Collaboration with Alcatel on robust video compression

Participants : Marco Bevilacqua, Christine Guillemot, Ronan Le Boulch, Aline Roumy.

  • Title: Self adaptive video codec

  • Research axis: 6.2.3

  • Funding: Joint research laboratory between Inria and Alcatel

  • Period: Oct. 2010 - Dec. 2013.

In the framework of the joint research lab between Alcatel-Lucent and Inria, we participate in the ADR (action de recherche) Selfnets (or Self optimizing wireless networks). The objective is, jointly with the Alcatel Lucent team, to develop video representations and compression tools allowing smooth network adaptation on one hand and loss resilience on the other hand. In that context, the PhD thesis of M. Bevilacqua focuses on the development and study of image and video super-resolution as a tool for constructing scalable representations, hence enabling network adaptation of transmitted video streams. Single-image super-resolution algorithms have been developed, using different methods (neighbor embedding, local learning with regression), and dictionaries learned from external training images or learned on a multi-resolution pyramid constructed from the input low resolution image. These methods have been extended to video super-resolution, the dictionary being constructed from key frames.

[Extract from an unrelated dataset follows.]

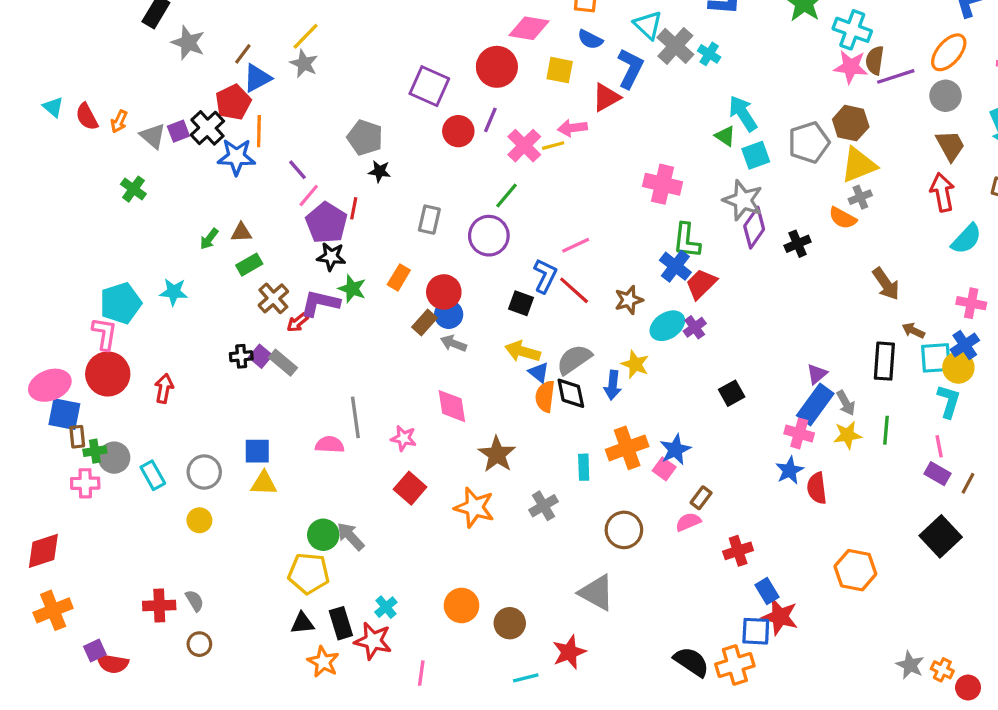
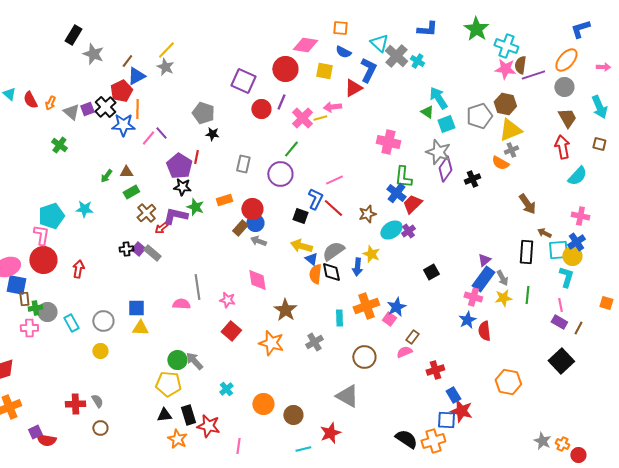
pink line: (309, 195) -> (148, 138), moved
orange rectangle: (399, 277) -> (224, 200), turned 42
cyan cross: (386, 607) -> (226, 389), moved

Contract with EutelSat on video traffic analysis

Participants : Laurent Guillo, Aline Roumy.

  • Title  : Bit rate statistical analysis of HEVC encoded video in a broadcast transmission.

  • Partners : EutelSat, Inria-Rennes.

  • Funding : EutelSat.

  • Period : Aug.12-Feb.13.

This contract with EutelSat (starting in August 2012) is a consulting contract and aims at analyzing the variation of the video traffic, when the video is encoded by HEVC. Indeed, the main characteristic of satellite broadcasting, as proposed by Eutelsat, is to provide a nearly constant video quality, which is obtained by variable video traffic (bit rate). Then, to address this variability issue, statistical multiplexing is used to share the resource among the users. However, statistical multiplexing needs a precise analysis of this variability. In this contract, we therefore analyze this variability, when the video is compressed with the upcoming video compression standard HEVC.

Contract with SHOM (Service Hydrographique et Océanographique de la Marine)

Participants : Alan Bourasseau, Olivier Le Meur.

  • Title: Oceanograhic data compression

  • Partners: SHOM, Alyotech, Univ. Rennes 1

  • Funding: SHOM

  • Period: 09/2012-02/2013.

The project consists in developing lossless and lossy compression algorithms for oceanographic data in partnership with ALYOTECH. The SIROCCO team contributes on the design and development of compression algorithms for this specific type of data, based on diffusion methods. The main constraint is the limited bandwidth used by the navy to transmit the data, i.e. an emitted message must be smaller than 4 kilo bytes. In 2013, the obtained quality versus rate performances has been assessed against those given by state of the art solutions (HEVC-Intra and JPEG-2000).